Data extracted from a collection
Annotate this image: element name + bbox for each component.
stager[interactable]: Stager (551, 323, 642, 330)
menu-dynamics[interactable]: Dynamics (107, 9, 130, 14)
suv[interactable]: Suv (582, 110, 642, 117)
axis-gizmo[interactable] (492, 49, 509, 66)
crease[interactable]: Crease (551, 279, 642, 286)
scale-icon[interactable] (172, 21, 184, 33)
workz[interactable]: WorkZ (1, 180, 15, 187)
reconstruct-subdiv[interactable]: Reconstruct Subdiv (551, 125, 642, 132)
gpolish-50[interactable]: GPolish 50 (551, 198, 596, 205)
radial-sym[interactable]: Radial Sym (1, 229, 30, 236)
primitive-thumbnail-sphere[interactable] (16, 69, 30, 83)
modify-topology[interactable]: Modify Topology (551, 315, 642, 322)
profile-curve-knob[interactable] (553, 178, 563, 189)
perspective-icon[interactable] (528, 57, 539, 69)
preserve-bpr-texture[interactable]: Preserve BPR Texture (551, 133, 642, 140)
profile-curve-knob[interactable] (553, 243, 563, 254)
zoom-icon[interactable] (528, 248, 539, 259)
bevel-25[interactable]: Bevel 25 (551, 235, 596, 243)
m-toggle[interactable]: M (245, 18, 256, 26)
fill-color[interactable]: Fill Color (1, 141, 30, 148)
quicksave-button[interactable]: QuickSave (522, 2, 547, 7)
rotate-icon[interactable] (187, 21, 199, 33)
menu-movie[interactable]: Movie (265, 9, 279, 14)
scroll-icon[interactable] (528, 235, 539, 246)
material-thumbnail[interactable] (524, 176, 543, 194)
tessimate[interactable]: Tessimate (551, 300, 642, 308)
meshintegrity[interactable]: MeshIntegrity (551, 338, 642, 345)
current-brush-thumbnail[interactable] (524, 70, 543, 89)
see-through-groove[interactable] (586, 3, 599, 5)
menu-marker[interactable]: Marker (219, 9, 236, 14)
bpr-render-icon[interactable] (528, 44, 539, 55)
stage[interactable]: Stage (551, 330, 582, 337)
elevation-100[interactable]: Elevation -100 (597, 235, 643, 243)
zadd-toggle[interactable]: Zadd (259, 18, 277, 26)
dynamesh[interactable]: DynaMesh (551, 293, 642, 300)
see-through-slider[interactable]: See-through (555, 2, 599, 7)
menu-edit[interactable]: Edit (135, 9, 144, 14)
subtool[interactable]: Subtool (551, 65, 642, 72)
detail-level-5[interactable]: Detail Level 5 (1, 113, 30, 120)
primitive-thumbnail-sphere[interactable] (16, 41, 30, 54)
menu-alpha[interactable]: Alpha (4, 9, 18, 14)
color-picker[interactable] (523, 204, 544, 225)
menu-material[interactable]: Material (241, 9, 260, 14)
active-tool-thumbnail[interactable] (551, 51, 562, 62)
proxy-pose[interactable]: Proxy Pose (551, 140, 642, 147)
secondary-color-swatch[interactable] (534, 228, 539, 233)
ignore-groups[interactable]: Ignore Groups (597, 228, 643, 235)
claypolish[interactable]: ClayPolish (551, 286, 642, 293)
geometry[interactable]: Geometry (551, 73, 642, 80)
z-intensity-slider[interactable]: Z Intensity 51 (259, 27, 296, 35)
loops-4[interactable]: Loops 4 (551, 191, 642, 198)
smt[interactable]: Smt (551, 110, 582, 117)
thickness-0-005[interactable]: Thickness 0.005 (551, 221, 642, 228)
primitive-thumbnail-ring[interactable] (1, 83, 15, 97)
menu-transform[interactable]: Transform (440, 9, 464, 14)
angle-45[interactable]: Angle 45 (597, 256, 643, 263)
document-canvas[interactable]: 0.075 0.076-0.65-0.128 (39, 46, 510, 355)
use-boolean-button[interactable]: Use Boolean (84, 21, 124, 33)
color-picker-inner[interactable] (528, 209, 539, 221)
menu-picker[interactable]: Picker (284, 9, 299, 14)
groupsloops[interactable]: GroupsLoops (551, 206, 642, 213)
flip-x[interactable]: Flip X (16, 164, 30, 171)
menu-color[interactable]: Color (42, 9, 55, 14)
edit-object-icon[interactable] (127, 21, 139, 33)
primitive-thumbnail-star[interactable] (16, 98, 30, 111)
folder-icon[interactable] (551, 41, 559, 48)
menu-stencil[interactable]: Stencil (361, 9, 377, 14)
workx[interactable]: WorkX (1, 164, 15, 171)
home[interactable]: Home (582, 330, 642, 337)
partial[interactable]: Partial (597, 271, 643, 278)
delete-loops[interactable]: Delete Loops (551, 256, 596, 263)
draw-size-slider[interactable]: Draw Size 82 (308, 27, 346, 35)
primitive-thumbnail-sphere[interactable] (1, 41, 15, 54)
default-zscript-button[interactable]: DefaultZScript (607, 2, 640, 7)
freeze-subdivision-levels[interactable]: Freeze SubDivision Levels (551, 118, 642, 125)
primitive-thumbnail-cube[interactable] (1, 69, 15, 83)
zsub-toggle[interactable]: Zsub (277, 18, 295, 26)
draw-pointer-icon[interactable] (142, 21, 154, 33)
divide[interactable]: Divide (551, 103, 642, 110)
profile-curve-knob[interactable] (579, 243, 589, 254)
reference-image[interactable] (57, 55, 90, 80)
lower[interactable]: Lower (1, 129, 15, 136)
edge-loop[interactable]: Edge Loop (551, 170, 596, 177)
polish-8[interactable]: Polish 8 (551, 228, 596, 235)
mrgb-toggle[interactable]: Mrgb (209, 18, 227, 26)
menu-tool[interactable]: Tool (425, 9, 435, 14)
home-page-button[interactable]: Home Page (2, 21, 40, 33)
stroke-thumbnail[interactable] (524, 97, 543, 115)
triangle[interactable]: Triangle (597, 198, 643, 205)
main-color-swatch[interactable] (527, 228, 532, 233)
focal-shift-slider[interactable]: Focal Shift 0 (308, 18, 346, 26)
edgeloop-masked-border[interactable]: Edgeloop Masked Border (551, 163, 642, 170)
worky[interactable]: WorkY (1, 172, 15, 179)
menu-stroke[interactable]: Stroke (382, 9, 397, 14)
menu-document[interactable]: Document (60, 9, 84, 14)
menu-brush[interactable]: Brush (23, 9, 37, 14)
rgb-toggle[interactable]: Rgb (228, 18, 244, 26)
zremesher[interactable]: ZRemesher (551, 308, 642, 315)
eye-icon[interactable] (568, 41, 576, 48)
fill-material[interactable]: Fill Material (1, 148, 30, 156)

INSTRUCTIONS FOR THE TASK:
Tally the lines in the records above that contain the word "material". Write the number and nothing else.

RESULT FOR THIS EXERCISE:
3